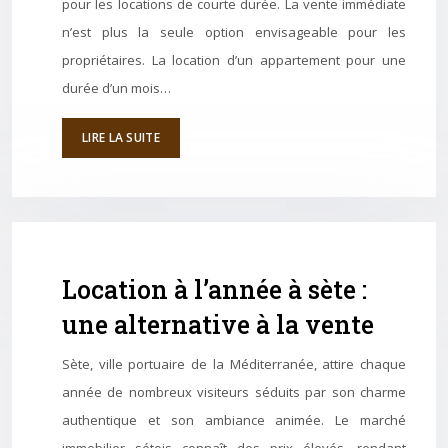
pour les locations de courte durée. La vente immédiate
n’est plus la seule option envisageable pour les
propriétaires. La location d’un appartement pour une
durée d’un mois…
LIRE LA SUITE
Location à l’année à sète :
une alternative à la vente
Sète, ville portuaire de la Méditerranée, attire chaque
année de nombreux visiteurs séduits par son charme
authentique et son ambiance animée. Le marché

----

What you will do:
Transcribe only the trailing portion of the entries above: the line that contains "durée d’un mois…" and each line after it.

Answer for this exercise:
durée d’un mois…
LIRE LA SUITE
Location à l’année à sète :
une alternative à la vente
Sète, ville portuaire de la Méditerranée, attire chaque
année de nombreux visiteurs séduits par son charme
authentique et son ambiance animée. Le marché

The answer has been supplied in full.